Pharmacovigilance defined

Phamacovigilance was defined by the World Health Organization (WHO) in 2002 as the science and activities relating to the detection, assessment, understanding and prevention of adverse effects or any other drug-related problem. Simply put, for pharmaceutical companies this means the collection and mandatory reporting to regulatory authorities of adverse events or side effects, and the early detection of previously unknown adverse drug reactions or the ongoing assessment of safety of a marketed medicine.

Sarah Daniels is a senior partner at pharmaceutical consultancy TranScrip Partners, based in Reading, UK.

References

1.Government Accountability Office (GAO), 2006. Drug safety: Improvement needed in FDA’s post market decision-making and oversight process. http://www.gao.gov/new.items/d06402.pdf.

2. Institute for crisis management. Business trend reports: http://www.crisisexperts.com/Reports_main.htm

3.C. D. Furberg and B. Pitt, Curr. Control Trials Cardiovasc. Med., 2001, 2, 205.

4. R. Angelmar, Journal of Medical Marketing. 2007, 7, 77.

5. S. Prakash and V. Valentine, NPR, 2007: http://www.npr.org/templates/story/story.php?storyld=5470430

6. http://www.time.com/time/specials/packages/article/0,28804,1908719_1908717_1908537,00.html

7. G. Suntharalingam et al., N. Engl. J. Med., 2006, 355(10), 1018.

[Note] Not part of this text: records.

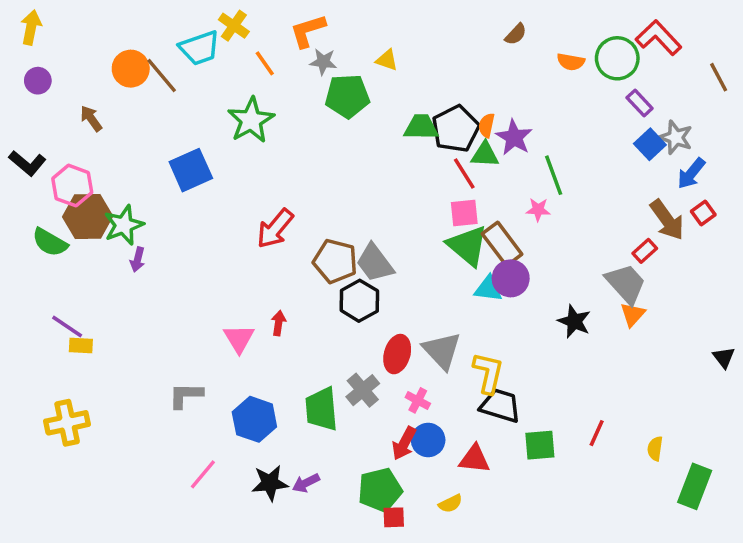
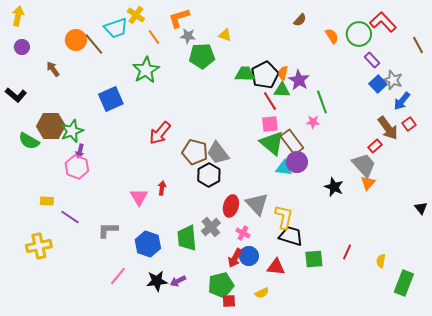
orange semicircle: (571, 62) -> (332, 36), turned -133
pink hexagon: (72, 186) -> (77, 167), moved
purple line: (67, 327) -> (70, 217), moved

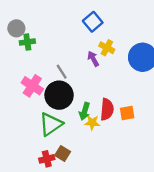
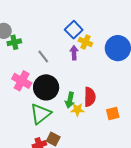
blue square: (93, 22) -> (74, 30), moved
purple arrow: (93, 59) -> (74, 53), turned 32
gray line: (62, 72) -> (43, 57), moved
orange square: (127, 113) -> (113, 114), moved

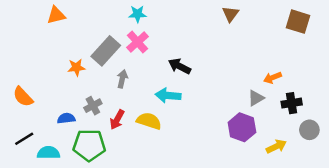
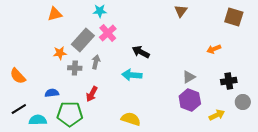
cyan star: (138, 14) -> (100, 11), moved
orange triangle: (56, 15) -> (55, 14), moved
orange arrow: (272, 78) -> (214, 49), moved
gray triangle: (256, 98) -> (189, 77), moved
gray cross: (93, 106) -> (75, 68), moved, turned 32
yellow semicircle: (149, 121) -> (131, 119), moved

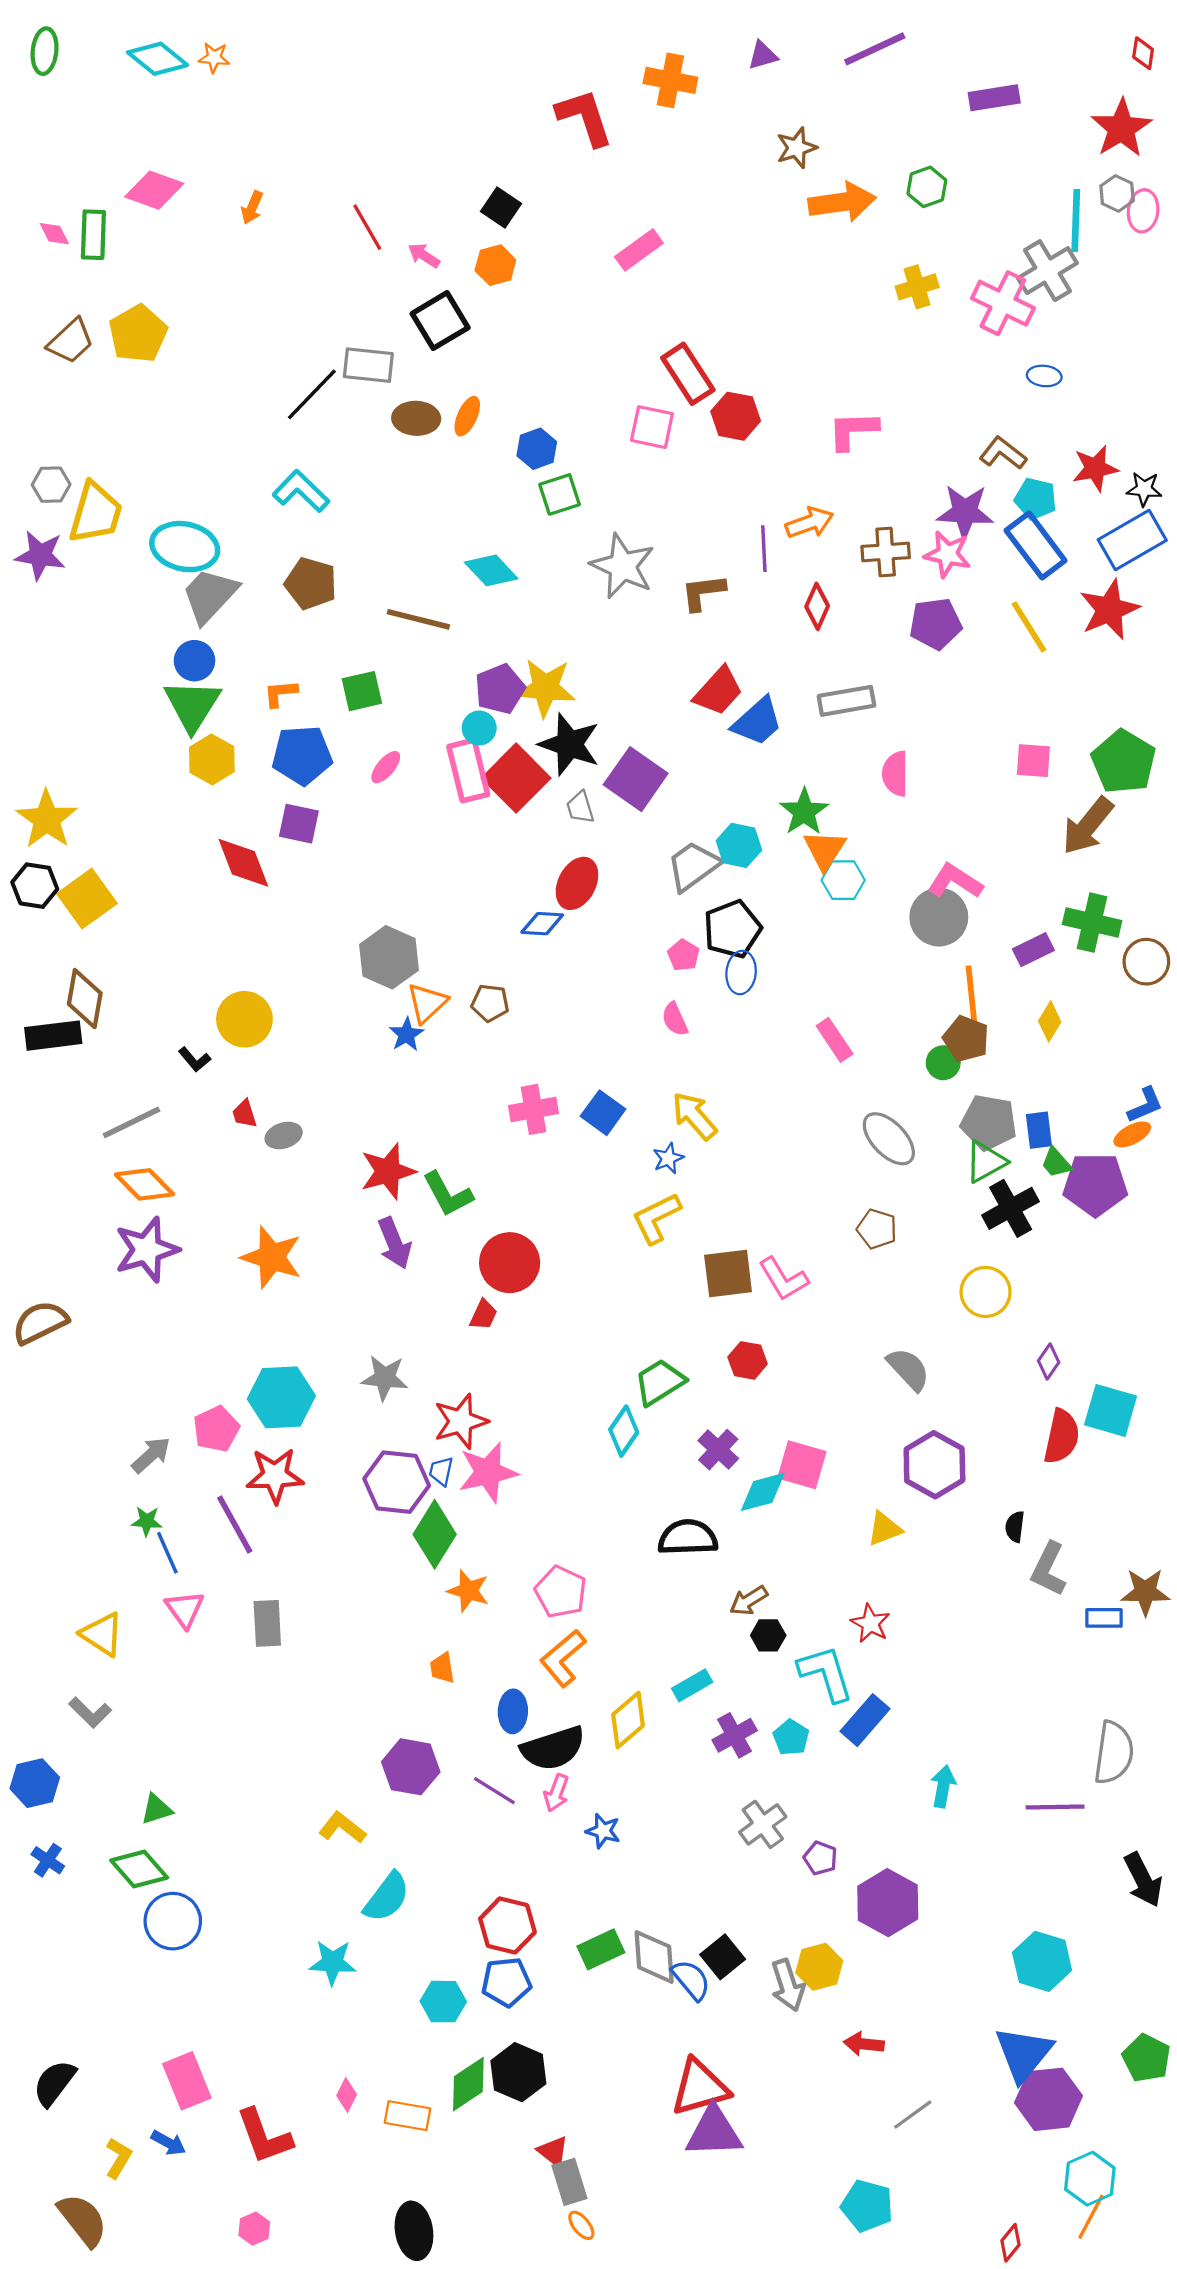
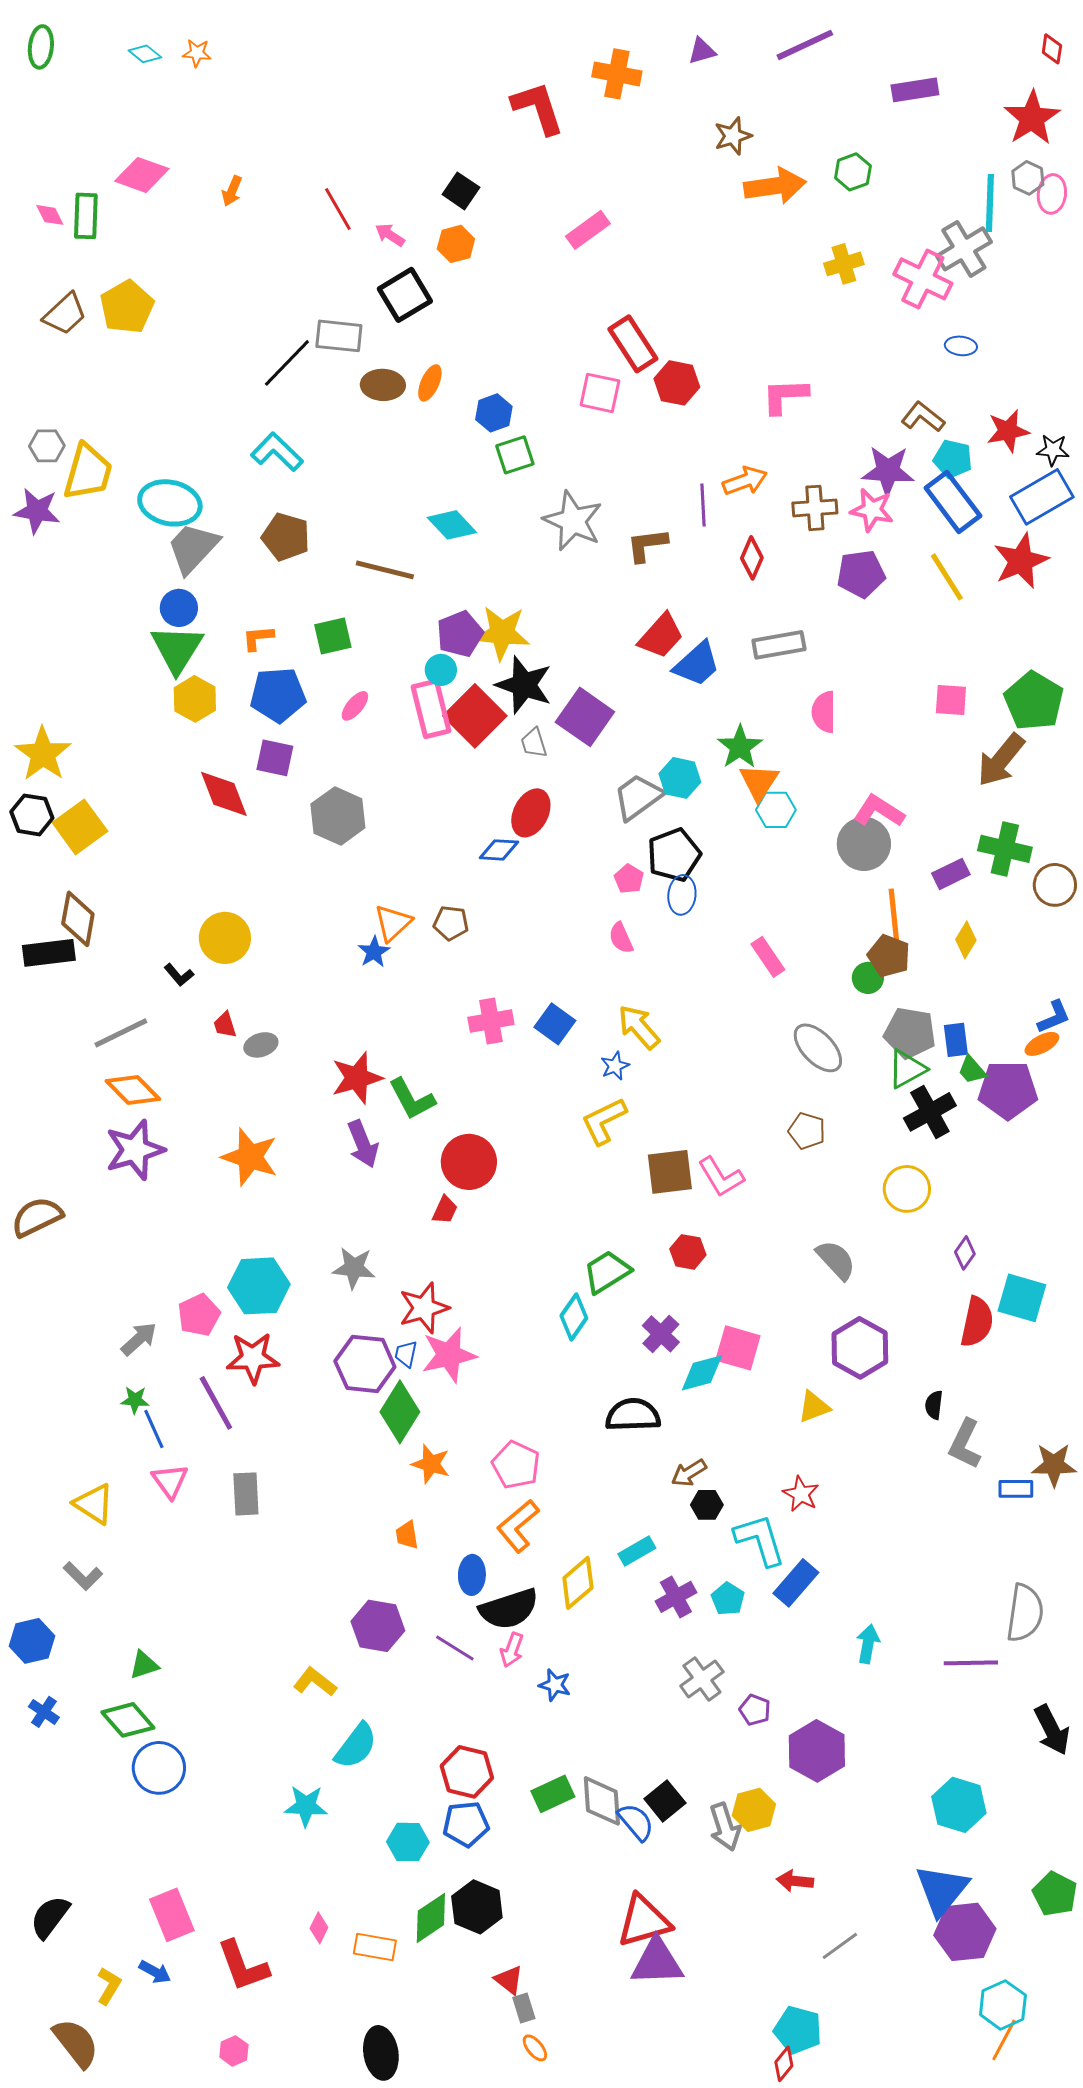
cyan diamond: (158, 59) -> (145, 54), size x0.6
gray hexagon: (389, 957) -> (338, 816), moved
gray rectangle: (569, 2182) -> (524, 2008), size x0.7
red diamond: (1011, 2243) -> (784, 2064), moved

8. D. Schell. The evolving role of pharmacovigilance. Life cycle leader 2009. http://www.kendle.com/uploads/LSLeprintKilpatrick.pdf

9. A. Lamba, Pharmacovigilance opportunity to differentiate. Infosys Customer Relationship Management, 2009. http://www.infosysblogs. com/customer-relationship-management/2009/11/ pharmacovigilance_opportunity.html

10. PricewaterhouseCoopers’ Health Research Institute. Unlocking the power of pharmacovigilance – An adaptive approach to an evolving drug safety environment. 2007

11. Visiongain. Pharmacovigilance 2009: Present challenges and future goals. http://www.visiongain.com/

12. H. G. Eichler et al, N. Engl. J. Med., 2009, 360 (14), 1378.